Mayank Dhaundiyal, Professor of Strategy and Dean at Jindal Global Business School (JGBS), O. P. Jindal Global University, Sonipat, Haryana, India.
The Master of Business Administration (MBA) continues to stand out as one of the top choices for postgraduate education, consistently outperforming many other master’s degrees across various metrics. The Graduate Management Admission Council’s (GMAC) Corporate Recruiters Survey reveals that employers highly value the skills and leadership qualities instilled by MBA programmes, making MBA graduates more sought-after in the job market.
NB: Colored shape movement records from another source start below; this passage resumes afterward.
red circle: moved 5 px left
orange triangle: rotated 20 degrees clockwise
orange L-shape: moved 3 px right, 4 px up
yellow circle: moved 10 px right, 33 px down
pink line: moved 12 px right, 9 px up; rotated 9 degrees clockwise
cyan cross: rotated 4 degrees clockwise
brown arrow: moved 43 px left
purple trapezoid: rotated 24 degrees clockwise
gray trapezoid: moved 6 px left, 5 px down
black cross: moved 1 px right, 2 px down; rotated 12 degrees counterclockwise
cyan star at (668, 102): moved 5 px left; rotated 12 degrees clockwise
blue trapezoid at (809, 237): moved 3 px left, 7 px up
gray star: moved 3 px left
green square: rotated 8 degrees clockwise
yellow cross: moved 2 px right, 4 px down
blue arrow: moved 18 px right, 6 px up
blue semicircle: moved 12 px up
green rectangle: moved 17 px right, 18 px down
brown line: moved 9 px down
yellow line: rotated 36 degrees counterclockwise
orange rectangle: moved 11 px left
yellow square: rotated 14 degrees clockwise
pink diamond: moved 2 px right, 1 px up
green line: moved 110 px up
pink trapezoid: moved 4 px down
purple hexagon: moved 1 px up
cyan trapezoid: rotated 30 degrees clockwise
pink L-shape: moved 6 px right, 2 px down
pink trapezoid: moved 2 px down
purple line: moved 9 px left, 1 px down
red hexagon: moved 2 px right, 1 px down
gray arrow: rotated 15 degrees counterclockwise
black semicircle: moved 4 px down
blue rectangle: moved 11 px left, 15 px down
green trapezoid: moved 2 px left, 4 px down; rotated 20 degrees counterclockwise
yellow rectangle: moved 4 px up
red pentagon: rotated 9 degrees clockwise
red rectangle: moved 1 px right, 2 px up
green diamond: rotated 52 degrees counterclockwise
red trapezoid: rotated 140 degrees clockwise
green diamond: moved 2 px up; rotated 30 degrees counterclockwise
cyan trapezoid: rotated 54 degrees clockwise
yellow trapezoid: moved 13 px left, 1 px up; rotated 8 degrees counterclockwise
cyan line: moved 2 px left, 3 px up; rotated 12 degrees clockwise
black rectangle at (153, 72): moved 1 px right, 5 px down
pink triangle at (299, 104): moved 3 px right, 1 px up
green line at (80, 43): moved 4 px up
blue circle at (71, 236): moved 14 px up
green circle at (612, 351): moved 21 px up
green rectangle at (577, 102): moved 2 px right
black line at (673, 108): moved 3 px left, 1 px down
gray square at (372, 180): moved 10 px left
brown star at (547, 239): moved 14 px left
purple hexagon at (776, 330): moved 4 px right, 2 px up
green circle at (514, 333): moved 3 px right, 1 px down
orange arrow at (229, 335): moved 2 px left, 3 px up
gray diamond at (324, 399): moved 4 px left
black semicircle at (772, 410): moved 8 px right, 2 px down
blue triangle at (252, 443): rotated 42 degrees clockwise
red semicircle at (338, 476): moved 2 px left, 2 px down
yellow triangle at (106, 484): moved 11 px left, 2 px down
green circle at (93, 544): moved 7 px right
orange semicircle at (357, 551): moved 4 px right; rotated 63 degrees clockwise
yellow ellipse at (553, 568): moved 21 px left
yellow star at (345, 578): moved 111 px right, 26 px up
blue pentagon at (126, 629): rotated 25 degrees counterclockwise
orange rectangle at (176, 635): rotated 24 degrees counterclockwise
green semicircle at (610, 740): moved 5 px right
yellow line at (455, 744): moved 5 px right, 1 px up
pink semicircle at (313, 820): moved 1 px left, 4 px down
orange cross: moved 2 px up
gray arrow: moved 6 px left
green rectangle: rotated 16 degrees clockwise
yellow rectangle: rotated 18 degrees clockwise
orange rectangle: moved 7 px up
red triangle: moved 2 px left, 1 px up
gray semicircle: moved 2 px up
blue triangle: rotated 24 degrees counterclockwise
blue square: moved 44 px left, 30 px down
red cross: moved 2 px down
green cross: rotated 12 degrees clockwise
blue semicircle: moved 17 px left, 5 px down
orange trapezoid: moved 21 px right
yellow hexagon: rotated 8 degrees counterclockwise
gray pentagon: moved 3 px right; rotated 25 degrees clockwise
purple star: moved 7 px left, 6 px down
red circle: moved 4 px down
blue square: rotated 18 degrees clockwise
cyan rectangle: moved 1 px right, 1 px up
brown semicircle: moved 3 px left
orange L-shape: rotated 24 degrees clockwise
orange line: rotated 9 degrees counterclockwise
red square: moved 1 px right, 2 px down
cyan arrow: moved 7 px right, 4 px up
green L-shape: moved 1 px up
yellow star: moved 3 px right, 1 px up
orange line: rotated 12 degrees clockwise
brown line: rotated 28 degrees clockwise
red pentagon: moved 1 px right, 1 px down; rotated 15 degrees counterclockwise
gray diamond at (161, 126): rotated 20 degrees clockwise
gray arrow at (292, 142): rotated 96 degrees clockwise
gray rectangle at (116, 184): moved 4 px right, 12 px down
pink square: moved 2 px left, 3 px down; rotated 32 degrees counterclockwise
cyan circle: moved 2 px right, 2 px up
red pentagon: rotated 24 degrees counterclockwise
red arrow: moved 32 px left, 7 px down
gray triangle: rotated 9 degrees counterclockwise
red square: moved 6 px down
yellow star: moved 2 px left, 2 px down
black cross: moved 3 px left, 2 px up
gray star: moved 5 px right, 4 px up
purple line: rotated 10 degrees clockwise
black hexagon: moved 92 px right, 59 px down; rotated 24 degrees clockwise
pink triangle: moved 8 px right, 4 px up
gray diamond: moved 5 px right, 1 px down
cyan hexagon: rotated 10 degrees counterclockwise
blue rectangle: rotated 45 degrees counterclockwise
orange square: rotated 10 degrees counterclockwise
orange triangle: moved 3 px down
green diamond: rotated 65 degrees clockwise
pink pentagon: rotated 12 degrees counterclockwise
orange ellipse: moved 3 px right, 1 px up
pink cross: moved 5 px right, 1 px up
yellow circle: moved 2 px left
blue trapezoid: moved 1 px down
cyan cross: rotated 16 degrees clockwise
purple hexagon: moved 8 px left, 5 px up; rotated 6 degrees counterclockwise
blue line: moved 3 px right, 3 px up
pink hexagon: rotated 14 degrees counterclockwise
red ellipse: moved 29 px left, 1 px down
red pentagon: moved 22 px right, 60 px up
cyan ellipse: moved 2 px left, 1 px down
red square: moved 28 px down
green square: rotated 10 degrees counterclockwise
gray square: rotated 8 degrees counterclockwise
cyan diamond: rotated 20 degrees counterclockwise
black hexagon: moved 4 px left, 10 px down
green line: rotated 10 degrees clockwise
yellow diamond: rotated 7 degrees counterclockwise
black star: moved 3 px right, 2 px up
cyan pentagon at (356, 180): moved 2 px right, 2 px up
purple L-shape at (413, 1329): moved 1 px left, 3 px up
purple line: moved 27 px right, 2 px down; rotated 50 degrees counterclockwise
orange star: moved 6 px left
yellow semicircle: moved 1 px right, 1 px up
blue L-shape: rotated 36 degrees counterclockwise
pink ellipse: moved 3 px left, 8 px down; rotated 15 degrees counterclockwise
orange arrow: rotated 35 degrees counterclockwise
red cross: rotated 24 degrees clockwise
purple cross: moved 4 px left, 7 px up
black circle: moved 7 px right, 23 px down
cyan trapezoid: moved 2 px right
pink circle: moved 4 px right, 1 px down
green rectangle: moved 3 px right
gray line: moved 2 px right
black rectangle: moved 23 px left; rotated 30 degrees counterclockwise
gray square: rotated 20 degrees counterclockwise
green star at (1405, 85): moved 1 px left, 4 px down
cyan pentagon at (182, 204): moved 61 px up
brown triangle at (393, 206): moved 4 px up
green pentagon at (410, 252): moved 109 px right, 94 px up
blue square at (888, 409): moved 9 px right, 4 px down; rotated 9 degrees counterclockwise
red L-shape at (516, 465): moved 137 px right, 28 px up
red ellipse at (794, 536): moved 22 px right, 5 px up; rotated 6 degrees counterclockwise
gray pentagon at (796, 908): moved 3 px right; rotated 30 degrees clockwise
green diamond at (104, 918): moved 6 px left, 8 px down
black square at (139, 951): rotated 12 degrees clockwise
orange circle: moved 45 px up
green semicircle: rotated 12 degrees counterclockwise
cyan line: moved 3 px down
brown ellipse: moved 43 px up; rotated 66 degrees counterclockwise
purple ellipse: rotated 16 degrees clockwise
However, the MBA degree’s traditional value proposition faces intense scrutiny, and there is an increasing demand for graduates to possess not only analytical skills but also the ability to successfully lead a multi-cultural and multi-generational workforce through uncertain times, a global mindset, and an understanding of organisational constraints and realities. In today’s rapidly changing business landscape, employers are seeking MBA graduates who can hit the ground running in navigating complex challenges and driving innovation. This shift in demand reflects the need for industry-ready and adaptable leaders who can think critically, communicate effectively, and collaborate across diverse teams.
Consequently, the ‘Masters in Business Administration’ title may have remained the same, but the content and delivery have undergone a huge transformation. MBA programmes are evolving to incorporate experiential learning opportunities and courses that foster creativity, technical know-how, and emotional intelligence. New-age MBA programmes are pivoting towards a more practical, skills-based curriculum emphasising digital literacy, entrepreneurial skills, global awareness, leadership, and adaptability. This includes courses in emerging technologies, data analytics, digital marketing, and e-commerce, aiming to equip students with the right skills to navigate and harness the digital landscape effectively. The qualification demands have also evolved and moved beyond the conventional specialisations of finance, marketing, and operations to offer new-world specialisations such as business analytics, artificial intelligence, fintech, sports management, and more.